• _EXERCISE DETAILS_
Word for word, copy the listing below and leave out its images.
....
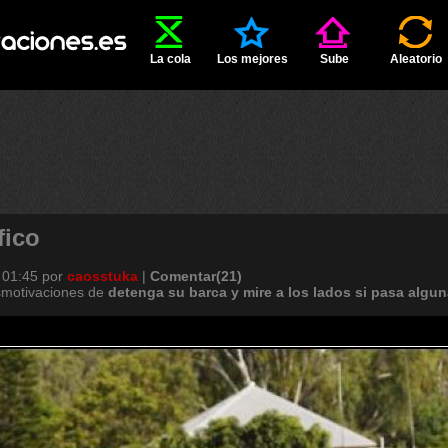
La cola
Los mejores
Sube
Aleatorio
fico
 01:45
por
caosstuka
|
Comentar(21)
smotivaciones de
detenga
su
barca
y
mire
a
los
lados
si
pasa
algun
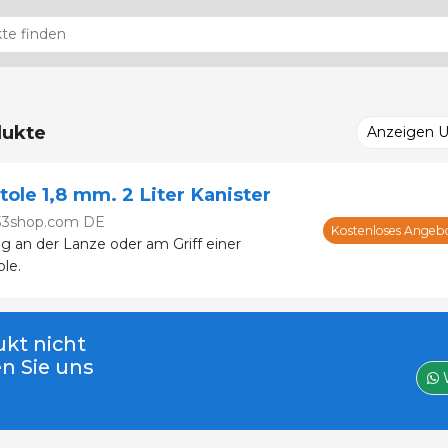
ukte
Anzeigen 
ole 1,8 mm. 2 Liter Kanister
33shop.com DE
Kostenloses Angeb
g an der Lanze oder am Griff einer
le.
kt nicht
en Sie uns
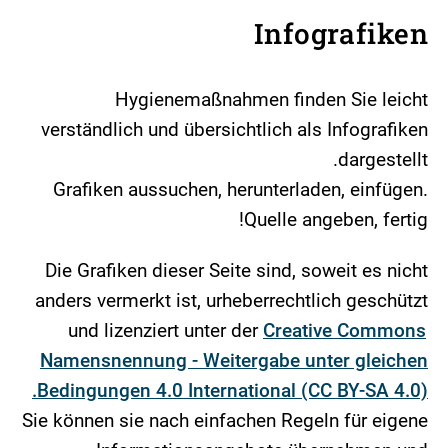
Infografiken
Hygienemaßnahmen finden Sie leicht
verständlich und übersichtlich als Infografiken
dargestellt.
Grafiken aussuchen, herunterladen, einfügen.
Quelle angeben, fertig!
Die Grafiken dieser Seite sind, soweit es nicht
anders vermerkt ist, urheberrechtlich geschützt
und lizenziert unter der
Creative Commons
Namensnennung - Weitergabe unter gleichen
Bedingungen 4.0 International (CC BY-SA 4.0).
Sie können sie nach einfachen Regeln für eigene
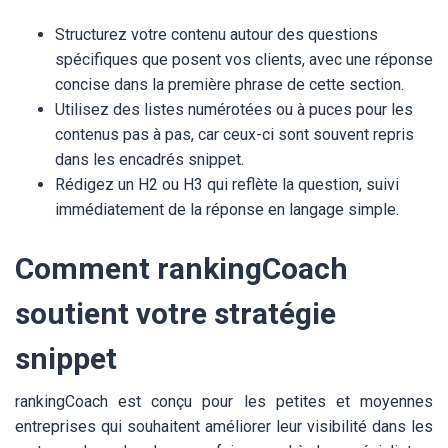
Structurez votre contenu autour des questions
spécifiques que posent vos clients, avec une réponse
concise dans la première phrase de cette section.
Utilisez des listes numérotées ou à puces pour les
contenus pas à pas, car ceux-ci sont souvent repris
dans les encadrés snippet.
Rédigez un H2 ou H3 qui reflète la question, suivi
immédiatement de la réponse en langage simple.
Comment rankingCoach
soutient votre stratégie
snippet
rankingCoach est conçu pour les petites et moyennes
entreprises qui souhaitent améliorer leur visibilité dans les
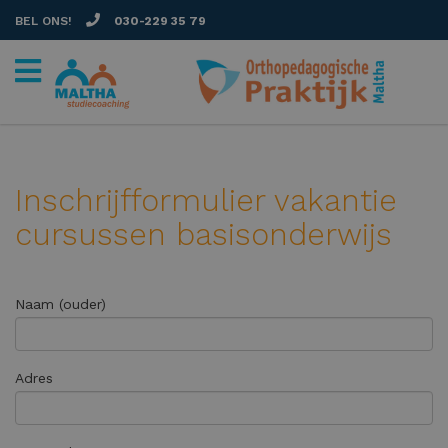
BEL ONS!
030-229 35 79
Inschrijfformulier vakantie
cursussen basisonderwijs
Naam (ouder)
Adres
....
• _WRITTEN SOLUTION_
La cola
Los mejores
Sube
Aleatorio
fico
 01:45
por
caosstuka
|
Comentar(21)
smotivaciones de
detenga
su
barca
y
mire
a
los
lados
si
pasa
algun
ukte
Anzeigen 
ole 1,8 mm. 2 Liter Kanister
33shop.com DE
Kostenloses Angeb
g an der Lanze oder am Griff einer
le.
kt nicht
en Sie uns
Infografiken
Hygienemaßnahmen finden Sie leicht
verständlich und übersichtlich als Infografiken
dargestellt.
Grafiken aussuchen, herunterladen, einfügen.
Quelle angeben, fertig!
Die Grafiken dieser Seite sind, soweit es nicht
anders vermerkt ist, urheberrechtlich geschützt
und lizenziert unter der
Creative Commons
Namensnennung - Weitergabe unter gleichen
Bedingungen 4.0 International (CC BY-SA 4.0).
Sie können sie nach einfachen Regeln für eigene
Structurez votre contenu autour des questions
spécifiques que posent vos clients, avec une réponse
concise dans la première phrase de cette section.
Utilisez des listes numérotées ou à puces pour les
contenus pas à pas, car ceux-ci sont souvent repris
dans les encadrés snippet.
Rédigez un H2 ou H3 qui reflète la question, suivi
immédiatement de la réponse en langage simple.
Comment rankingCoach
soutient votre stratégie
snippet
rankingCoach est conçu pour les petites et moyennes
entreprises qui souhaitent améliorer leur visibilité dans les
BEL ONS!
030-229 35 79
Inschrijfformulier vakantie
cursussen basisonderwijs
Naam (ouder)
Adres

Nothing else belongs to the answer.